Around Town

Lagniappe Records opens on Jefferson in August

by Christiaan Mader

Downtown Lafayette is getting in on vinyl's rise from the wax ashes with an independent record store hell-bent on community organization.

Lagniappe Records opens at 313 Jefferson St. in early August.
Photo Robin May

Coming Aug. 7, Lafayette vinyl hoarders, rarities collectors, DIY organizers, The Clash lovers, The Jam haters and liner note librarians will sound an analog fanfare celebrating the opening of Lagniappe Records in Downtown Lafayette. Not to be confused with the used vinyl shop on Dulles Drive, Lagniappe Records of Baton Rouge will bring its specialty in punk rock collectivism, Louisiana vinyl rarities and new production LPs to Jefferson Street.

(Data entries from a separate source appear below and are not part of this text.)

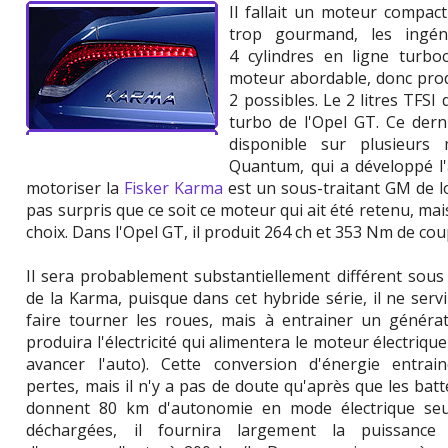
Il fallait un moteur compac
trop gourmand, les ingén
4 cylindres en ligne turbo
moteur abordable, donc produ
2 possibles. Le 2 litres TFSI
turbo de l'Opel GT. Ce dern
disponible sur plusieurs
Quantum, qui a développé l'
motoriser la
Fisker Karma
est un sous-traitant GM de 
pas surpris que ce soit ce moteur qui ait été retenu, mais 
choix. Dans l'Opel GT, il produit 264 ch et 353 Nm de coup
Il sera probablement substantiellement différent sous
de la Karma, puisque dans cet hybride série, il ne serv
faire tourner les roues, mais à entrainer un générat
produira l'électricité qui alimentera le moteur électrique
avancer l'auto). Cette conversion d'énergie entrai
pertes, mais il n'y a pas de doute qu'après que les batt
donnent 80 km d'autonomie en mode électrique seu
déchargées, il fournira largement la puissance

Owners Tess Brunet and Patrick Hodgkins are relocating their Baton Rouge operation to Lafayette amid rising rent in the residence-cum-rock ’n’ roll-community center they've occupied for the past two years. While the move is an exciting development for the husband and wife team, and certainly one welcome to folks who mourned the loss of Raccoon Records, it's not without regret that they leave for Jefferson Street.

"We’re super heartbroken and also super excited," says Brunet. "We love that building, and we love that neighborhood, and we love that community. But from a longevity standpoint, this move made the absolute most sense to us."

Since opening in Baton Rouge in 2013, Lagniappe has set about a vigorous community outreach in the underground and independent music scene, looking to create something more than a fractured string of shows by bands coming and going from LSU. To that end Lagniappe hosted in-store performances, listening parties, record-store day events, and formed a record label arm that supported releases by now-household Baton Rouge bands like The Chambers and Loudness War. Brunet hopes to bring those same initiatives to the Lafayette music scene.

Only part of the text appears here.